The story beneath the story
Complicating meanings in Air Conditioner (2020)

When air conditioners in Angola’s capital city begin mysteriously falling from buildings, Matacedo sets off on a jazzy, magical realist journey that lays bare the turmoil of a country trying to recover from its colonial past.
Air Conditioner is a 2020 Afrofuturist film directed by Fradique. It follows the protagonist Matacedo as he weaves in and out of urban buildings, streets, and alleyways while on a futile mission to fix his boss’s air conditioner before it too succumbs to its fate.
On the surface, the film resists a Hollywood-style solution to its central mystery. It’s the kind of movie that might easily frustrate us because we’re forced to sit with the discomfort of uncertainty. But it’s that uncertainty that can nudge us to dig deeper into what might be beneath the story of the falling air conditioners.
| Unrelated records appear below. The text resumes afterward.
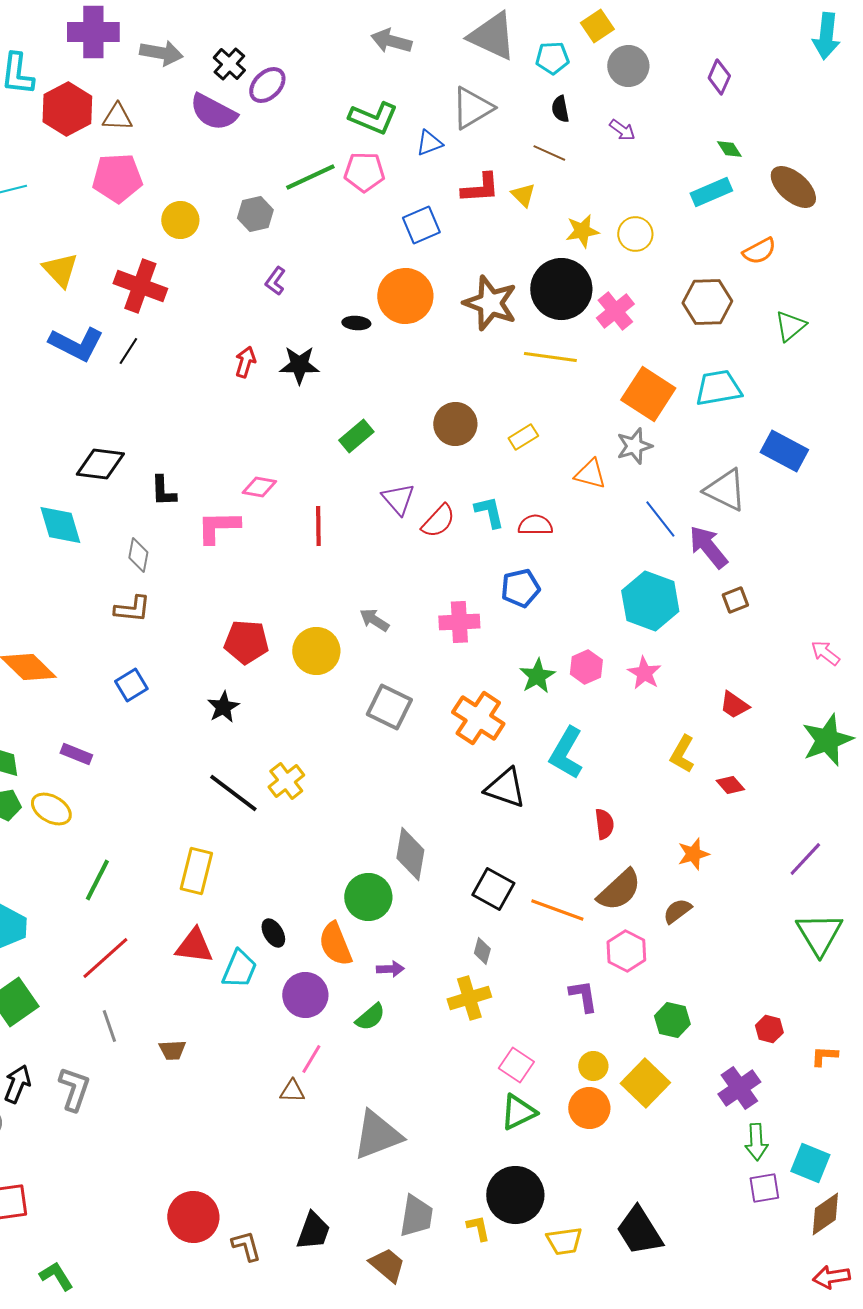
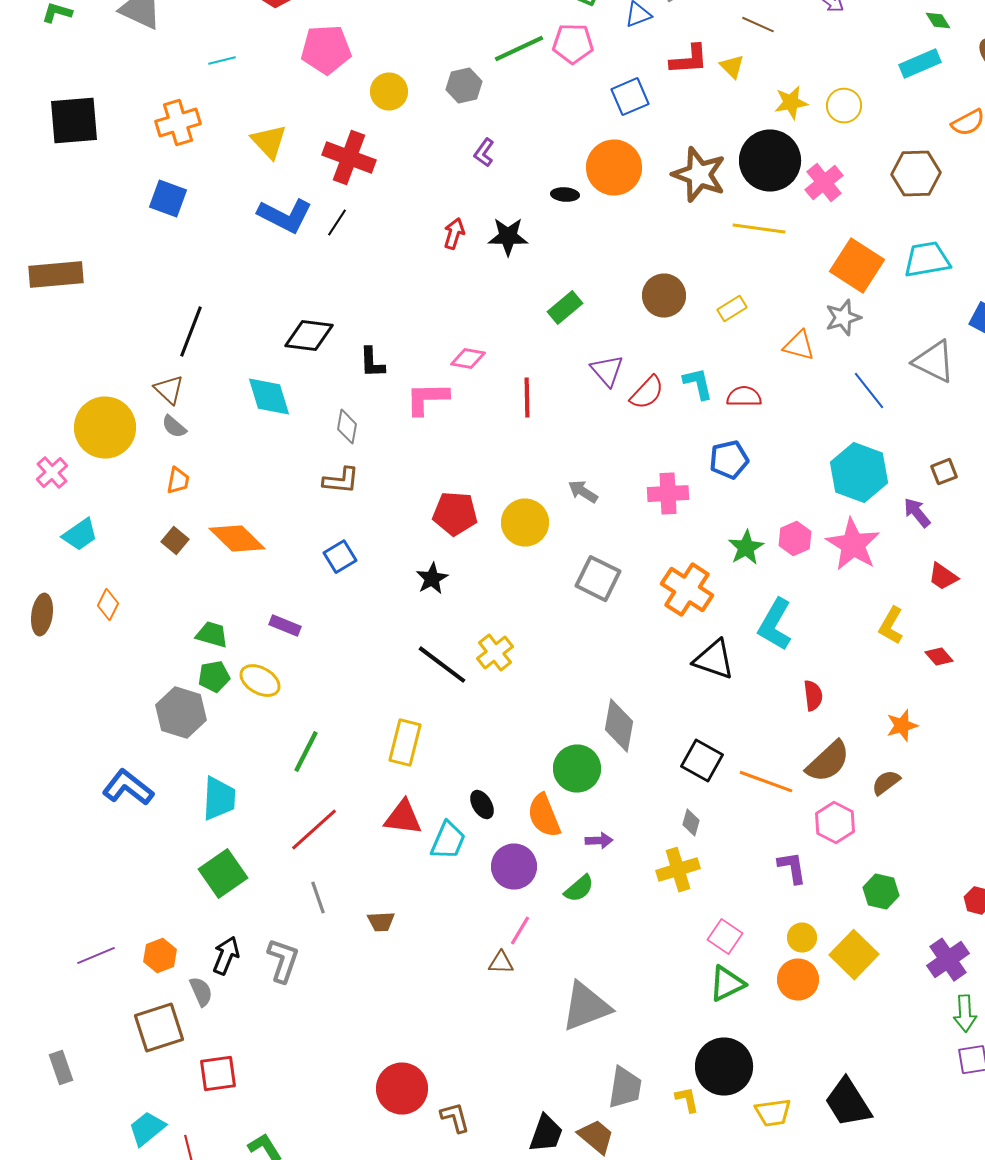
purple arrow: (708, 547) -> (917, 513), moved, size x0.7
pink star: (644, 673) -> (853, 545), size x1.6
black trapezoid: (313, 1231) -> (546, 1134), moved

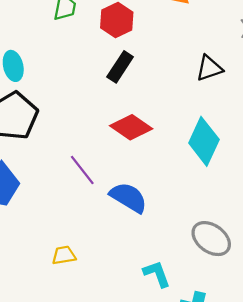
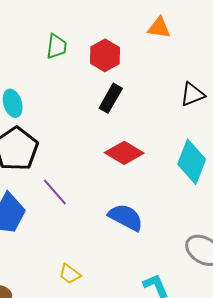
purple line: (82, 170) -> (55, 192), moved
yellow trapezoid: (64, 255) -> (70, 274), turned -130

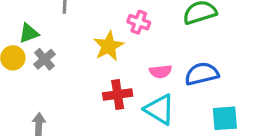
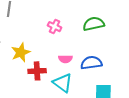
yellow star: (109, 46) -> (21, 52), moved

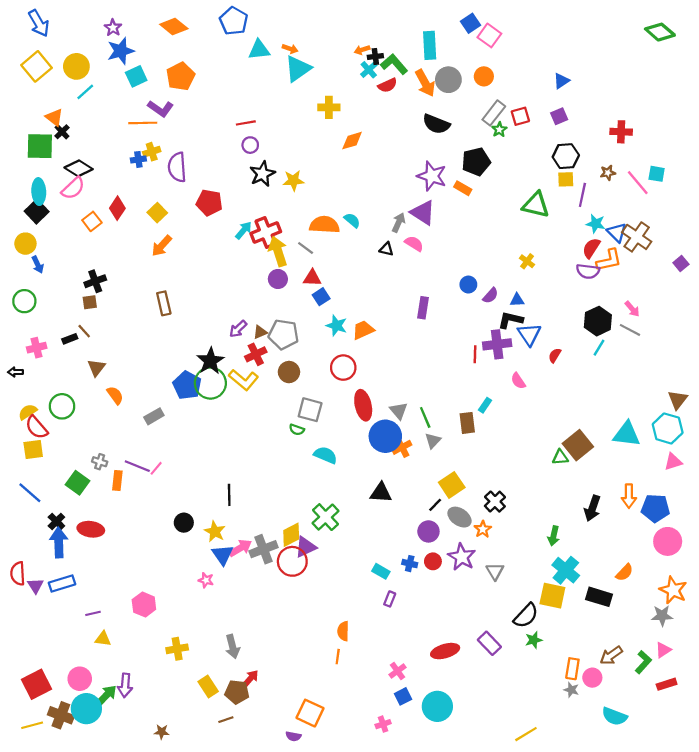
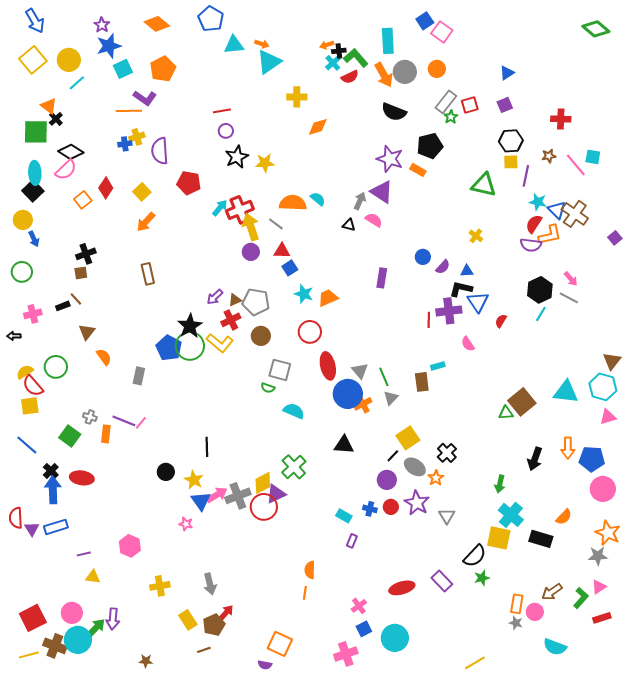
cyan rectangle: (485, 405) -> (438, 366), turned 40
gray rectangle: (154, 416) -> (139, 376), turned -48
brown pentagon: (237, 692) -> (214, 625), turned -30
pink cross: (383, 724) -> (346, 654), size x1.6

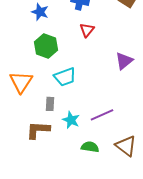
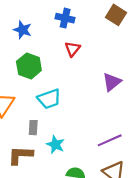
purple line: (102, 115) -> (110, 140), moved

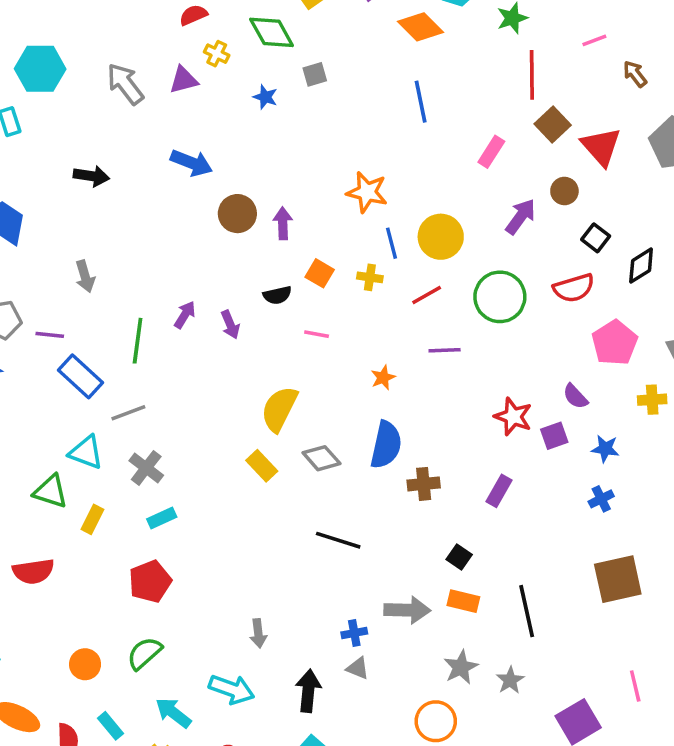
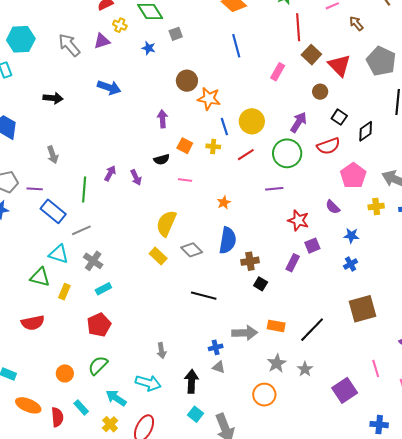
brown circle: (237, 214) -> (187, 81), moved
purple arrow: (521, 217) -> (299, 122), moved
purple line: (445, 350) -> (274, 189), moved
purple square: (554, 436) -> (312, 246), moved
black square: (459, 557) -> (261, 284), moved
black line: (527, 611) -> (312, 330), turned 60

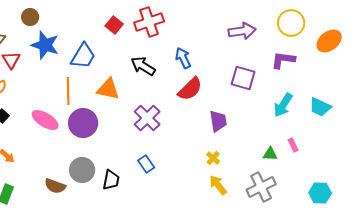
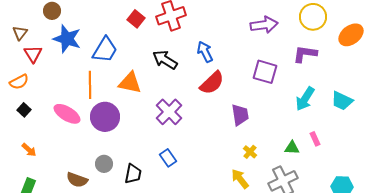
yellow cross: (213, 158) -> (250, 152), moved
gray circle: (82, 170) -> (104, 164), size x0.7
The movie begins with three definitions:
air (n) gas that surrounds the earth; the gas that we breathe; breeze, wind; appearance, look; manner
condition (v) determine the outcome of something; place conditions to; to control
air conditioner (n) a machine that regulates the heating or cooling of a room, building, or vehicle
Like a book that starts with an epigraph or a prologue to a Shakespeare play, these definitions serve to capture the essence of the story. They can become, if you’d like, a lens through which to speculate about the movie’s narrative. By using these definitions to introduce itself, the film complicates the literal meaning of “air conditioner” and, subsequently, the message beneath its story.
To condition the air does not only have to refer to the regulation of the air’s temperature. It can also refer to the regulation and control of the air itself or, in other words, having power over the substance that necessitates human survival. In Air Conditioner, the characters are given no choice but to acclimatise to this invasive technology so when it unexpectedly malfunctions, they realise their bodies can no longer endure the heat on their own and that they don’t have the capacity to repair the machines they’ve come to rely on.
By exploring the multi-layered meanings of “air conditioning”, a postcolonial tale about the relentless consequences of colonialism begins to emerge. An air conditioner becomes a symbol of a foreign way of life thrust upon a native community and reveals the roots of the economic disparities and climate crises that persist across the African continent today.